If I may be so bold as to offer my suggestions:

 

> if you're working at six inches, then deploy the Auto-Focus and Auto-Exposure features of the camera, though try to keep the Value of the paper accurate, (keep your whites white not grey) you might need to fiddle with the Exposure control : +1 f stop should do it.

> I'm uncertain, but it seems to me that cameras at short range are at a wide angle setting, so it is best not to zoom the zoomy thingy.

> Auto White Balance is also good.

> Under daylight, your camera should be at ISO 200-ish, giving shutter speed of 1/500-ish and aperture of f 8-ish. (Check the EXIF data after shooting.)

 

As for actually taking the photo:

> it should be done under daylight.

> Simply set the [flat] page on a table in full sun light, then without casting a shadow, stand with your feet slightly wider than your shoulders, keep your knees straight, keep your elbows on your ribs, exhale, lean in to frame the text, achieve a calm hover, and get the shot. Inhale.

> It may take a bit of practice to eliminate parallax, but the devil takes only the hindmost.

 

Shoot lots.
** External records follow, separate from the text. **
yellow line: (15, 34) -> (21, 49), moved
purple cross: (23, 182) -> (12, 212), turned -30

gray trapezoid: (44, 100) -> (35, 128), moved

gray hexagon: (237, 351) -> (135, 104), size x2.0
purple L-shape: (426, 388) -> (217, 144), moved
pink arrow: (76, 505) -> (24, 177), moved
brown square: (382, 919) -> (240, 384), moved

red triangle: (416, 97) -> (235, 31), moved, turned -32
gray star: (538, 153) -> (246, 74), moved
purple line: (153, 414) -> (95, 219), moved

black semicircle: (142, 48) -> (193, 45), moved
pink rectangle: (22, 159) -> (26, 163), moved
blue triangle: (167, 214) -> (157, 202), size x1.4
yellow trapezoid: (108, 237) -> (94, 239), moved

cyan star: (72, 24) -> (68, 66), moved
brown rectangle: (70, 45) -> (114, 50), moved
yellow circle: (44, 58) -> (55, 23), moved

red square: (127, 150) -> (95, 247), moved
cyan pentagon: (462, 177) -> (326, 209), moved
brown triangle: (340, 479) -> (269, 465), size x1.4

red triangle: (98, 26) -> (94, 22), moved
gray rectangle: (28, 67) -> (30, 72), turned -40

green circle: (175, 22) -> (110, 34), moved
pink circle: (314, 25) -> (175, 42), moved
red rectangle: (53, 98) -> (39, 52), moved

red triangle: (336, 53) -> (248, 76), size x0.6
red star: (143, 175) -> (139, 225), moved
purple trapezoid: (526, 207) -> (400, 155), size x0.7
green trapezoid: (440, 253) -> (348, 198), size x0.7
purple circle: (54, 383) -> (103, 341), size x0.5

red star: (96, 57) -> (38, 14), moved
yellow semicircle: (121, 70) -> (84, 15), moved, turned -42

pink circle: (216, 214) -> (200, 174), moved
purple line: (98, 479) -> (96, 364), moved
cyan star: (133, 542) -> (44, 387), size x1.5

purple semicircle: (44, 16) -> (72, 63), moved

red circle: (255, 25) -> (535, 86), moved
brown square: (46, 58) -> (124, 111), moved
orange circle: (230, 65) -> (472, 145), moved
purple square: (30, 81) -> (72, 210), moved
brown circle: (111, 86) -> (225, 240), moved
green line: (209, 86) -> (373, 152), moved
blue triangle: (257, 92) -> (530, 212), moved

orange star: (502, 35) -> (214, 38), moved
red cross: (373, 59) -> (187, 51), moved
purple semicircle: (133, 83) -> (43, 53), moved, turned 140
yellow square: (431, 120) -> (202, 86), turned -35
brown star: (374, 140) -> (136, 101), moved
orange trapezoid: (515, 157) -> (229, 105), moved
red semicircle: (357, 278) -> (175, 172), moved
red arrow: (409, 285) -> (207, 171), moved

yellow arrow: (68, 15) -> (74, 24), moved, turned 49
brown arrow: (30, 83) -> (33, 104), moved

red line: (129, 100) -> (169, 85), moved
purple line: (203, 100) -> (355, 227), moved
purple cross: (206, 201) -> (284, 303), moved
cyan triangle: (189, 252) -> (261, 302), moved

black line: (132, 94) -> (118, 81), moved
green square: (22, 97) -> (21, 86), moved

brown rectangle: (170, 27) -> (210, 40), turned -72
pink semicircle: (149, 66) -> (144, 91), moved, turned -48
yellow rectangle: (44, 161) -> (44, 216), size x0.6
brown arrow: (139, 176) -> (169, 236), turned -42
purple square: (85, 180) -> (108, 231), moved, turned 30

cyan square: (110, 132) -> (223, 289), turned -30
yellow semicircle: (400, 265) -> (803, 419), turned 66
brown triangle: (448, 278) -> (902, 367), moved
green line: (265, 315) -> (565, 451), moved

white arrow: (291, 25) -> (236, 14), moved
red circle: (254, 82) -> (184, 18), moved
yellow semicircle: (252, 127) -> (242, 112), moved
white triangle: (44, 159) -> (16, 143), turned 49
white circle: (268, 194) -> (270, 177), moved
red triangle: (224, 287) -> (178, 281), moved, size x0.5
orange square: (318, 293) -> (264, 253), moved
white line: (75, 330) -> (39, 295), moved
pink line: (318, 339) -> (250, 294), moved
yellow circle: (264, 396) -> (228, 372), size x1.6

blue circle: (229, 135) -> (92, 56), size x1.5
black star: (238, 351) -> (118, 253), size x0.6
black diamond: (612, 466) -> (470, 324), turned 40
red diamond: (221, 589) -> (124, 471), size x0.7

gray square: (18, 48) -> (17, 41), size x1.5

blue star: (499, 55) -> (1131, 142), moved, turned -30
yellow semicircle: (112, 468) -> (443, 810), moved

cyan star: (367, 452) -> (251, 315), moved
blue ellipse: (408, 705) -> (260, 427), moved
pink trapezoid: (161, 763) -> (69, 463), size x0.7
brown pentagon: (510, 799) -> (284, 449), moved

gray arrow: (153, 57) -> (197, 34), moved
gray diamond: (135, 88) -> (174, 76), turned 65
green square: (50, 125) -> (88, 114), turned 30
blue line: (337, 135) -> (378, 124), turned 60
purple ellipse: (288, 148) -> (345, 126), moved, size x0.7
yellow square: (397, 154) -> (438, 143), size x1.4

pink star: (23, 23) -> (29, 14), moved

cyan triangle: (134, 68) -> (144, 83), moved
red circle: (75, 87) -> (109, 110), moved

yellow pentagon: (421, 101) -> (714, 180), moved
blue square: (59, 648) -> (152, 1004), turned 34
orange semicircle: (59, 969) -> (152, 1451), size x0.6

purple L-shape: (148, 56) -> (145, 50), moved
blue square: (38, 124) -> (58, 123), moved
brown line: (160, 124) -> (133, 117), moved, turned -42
When I borrowed the camera of Cathy_Next_Door to get a close-up comparo of two Estie nibs* I persevered : shoot until either the battery's dead or the card's full. :)

 

OBTW, my personal camera is a hand me down rollei 35 that lives in a ski boot, and I haven't finished the roll in years.

 

Bye,

S1

 

__

* https://www.fountainpennetwork.com/forum/topic/282704-esterbrook-9450-extra-fine-nib-tines/?p=3243610

Edited by Sandy1

The only time you have too much fuel is when you're on fire.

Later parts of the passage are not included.